__Source material__.
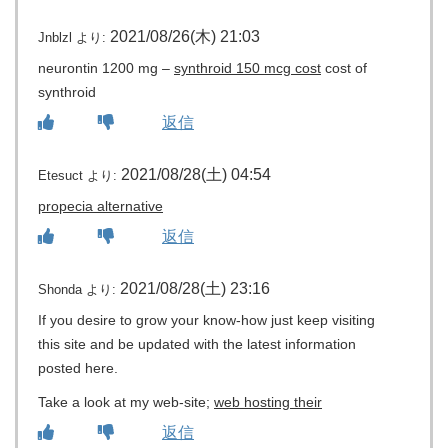
2021/08/26(木) 21:03
Jnblzl
より:
neurontin 1200 mg –
synthroid 150 mcg cost
cost of
synthroid
返信
2021/08/28(土) 04:54
Etesuct
より:
propecia alternative
返信
2021/08/28(土) 23:16
Shonda
より:
If you desire to grow your know-how just keep visiting
this site and be updated with the latest information
posted here.
Take a look at my web-site;
web hosting their
返信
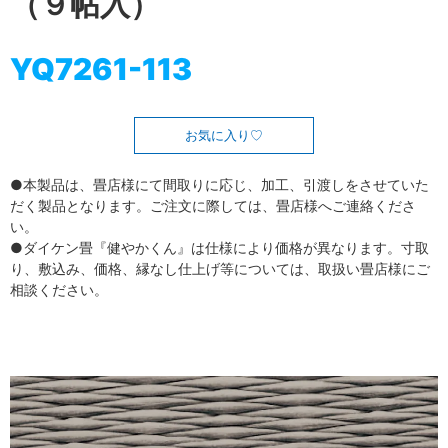
（９帖入）
YQ7261-113
お気に入り
●本製品は、畳店様にて間取りに応じ、加工、引渡しをさせていた
だく製品となります。ご注文に際しては、畳店様へご連絡くださ
い。
●ダイケン畳『健やかくん』は仕様により価格が異なります。寸取
り、敷込み、価格、縁なし仕上げ等については、取扱い畳店様にご
相談ください。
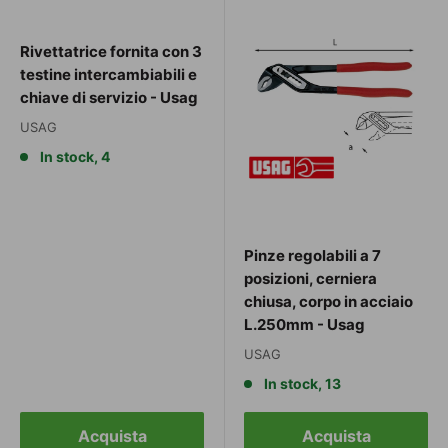
Rivettatrice fornita con 3
testine intercambiabili e
chiave di servizio - Usag
USAG
In stock, 4
Pinze regolabili a 7
posizioni, cerniera
chiusa, corpo in acciaio
L.250mm - Usag
USAG
In stock, 13
Acquista
Acquista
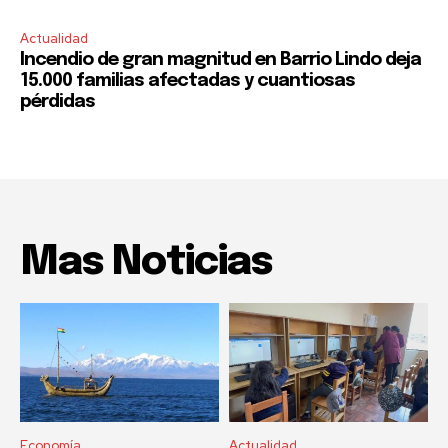
Actualidad
Incendio de gran magnitud en Barrio Lindo deja
15.000 familias afectadas y cuantiosas
pérdidas
Mas Noticias
Economía
Actualidad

__Task to complete__. I'd like the material repeated word for word, without the pictures it holds.

__Task answer__.
2021/08/26(木) 21:03
Jnblzl
より:
neurontin 1200 mg –
synthroid 150 mcg cost
cost of
synthroid
返信
2021/08/28(土) 04:54
Etesuct
より:
propecia alternative
返信
2021/08/28(土) 23:16
Shonda
より:
If you desire to grow your know-how just keep visiting
this site and be updated with the latest information
posted here.
Take a look at my web-site;
web hosting their
返信
（９帖入）
YQ7261-113
お気に入り
●本製品は、畳店様にて間取りに応じ、加工、引渡しをさせていた
だく製品となります。ご注文に際しては、畳店様へご連絡くださ
い。
●ダイケン畳『健やかくん』は仕様により価格が異なります。寸取
り、敷込み、価格、縁なし仕上げ等については、取扱い畳店様にご
相談ください。
Rivettatrice fornita con 3
testine intercambiabili e
chiave di servizio - Usag
USAG
In stock, 4
Pinze regolabili a 7
posizioni, cerniera
chiusa, corpo in acciaio
L.250mm - Usag
USAG
In stock, 13
Acquista
Acquista
Actualidad
Incendio de gran magnitud en Barrio Lindo deja
15.000 familias afectadas y cuantiosas
pérdidas
Mas Noticias
Economía
Actualidad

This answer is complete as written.